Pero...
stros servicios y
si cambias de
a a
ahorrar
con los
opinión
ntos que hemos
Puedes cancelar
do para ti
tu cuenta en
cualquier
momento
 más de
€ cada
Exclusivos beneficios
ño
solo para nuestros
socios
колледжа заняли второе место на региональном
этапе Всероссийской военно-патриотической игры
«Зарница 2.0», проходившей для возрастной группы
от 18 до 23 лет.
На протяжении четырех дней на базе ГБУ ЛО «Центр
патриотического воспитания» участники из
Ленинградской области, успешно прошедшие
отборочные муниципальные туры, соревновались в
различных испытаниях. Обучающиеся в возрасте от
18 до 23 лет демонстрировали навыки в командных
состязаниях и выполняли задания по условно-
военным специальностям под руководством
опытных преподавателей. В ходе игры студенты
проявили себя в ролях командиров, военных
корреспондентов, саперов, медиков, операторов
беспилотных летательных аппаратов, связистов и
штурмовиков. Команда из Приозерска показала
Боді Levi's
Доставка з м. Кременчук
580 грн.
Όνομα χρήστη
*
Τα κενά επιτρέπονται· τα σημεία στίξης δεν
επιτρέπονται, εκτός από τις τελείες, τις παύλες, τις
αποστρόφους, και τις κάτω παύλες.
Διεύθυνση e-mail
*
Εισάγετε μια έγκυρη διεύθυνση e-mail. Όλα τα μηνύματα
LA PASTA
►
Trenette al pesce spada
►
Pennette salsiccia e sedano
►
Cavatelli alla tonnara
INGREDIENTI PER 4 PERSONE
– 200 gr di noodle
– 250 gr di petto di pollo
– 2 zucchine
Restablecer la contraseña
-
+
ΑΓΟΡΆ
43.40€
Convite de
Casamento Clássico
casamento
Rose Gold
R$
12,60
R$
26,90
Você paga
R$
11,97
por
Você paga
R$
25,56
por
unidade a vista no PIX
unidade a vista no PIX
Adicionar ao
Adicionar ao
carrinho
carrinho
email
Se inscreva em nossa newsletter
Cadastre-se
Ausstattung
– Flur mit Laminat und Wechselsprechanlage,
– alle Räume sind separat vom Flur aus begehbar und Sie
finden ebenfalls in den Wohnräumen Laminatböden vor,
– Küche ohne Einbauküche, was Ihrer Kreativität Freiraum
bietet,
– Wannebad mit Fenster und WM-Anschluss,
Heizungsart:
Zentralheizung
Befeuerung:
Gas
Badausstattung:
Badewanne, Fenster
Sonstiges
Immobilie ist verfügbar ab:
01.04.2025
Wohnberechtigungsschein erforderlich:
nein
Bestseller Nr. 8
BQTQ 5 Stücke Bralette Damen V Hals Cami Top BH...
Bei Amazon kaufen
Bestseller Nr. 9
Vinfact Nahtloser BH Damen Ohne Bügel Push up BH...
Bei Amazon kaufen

· · ·

WORK REQUEST -
Return, please, the lines of the data from the first through the line containing "Ленинградской области, успешно прошедшие", both kept, exactly as they stand and nothing more.

ANSWER BOX -
Pero...
stros servicios y
si cambias de
a a
ahorrar
con los
opinión
ntos que hemos
Puedes cancelar
do para ti
tu cuenta en
cualquier
momento
 más de
€ cada
Exclusivos beneficios
ño
solo para nuestros
socios
колледжа заняли второе место на региональном
этапе Всероссийской военно-патриотической игры
«Зарница 2.0», проходившей для возрастной группы
от 18 до 23 лет.
На протяжении четырех дней на базе ГБУ ЛО «Центр
патриотического воспитания» участники из
Ленинградской области, успешно прошедшие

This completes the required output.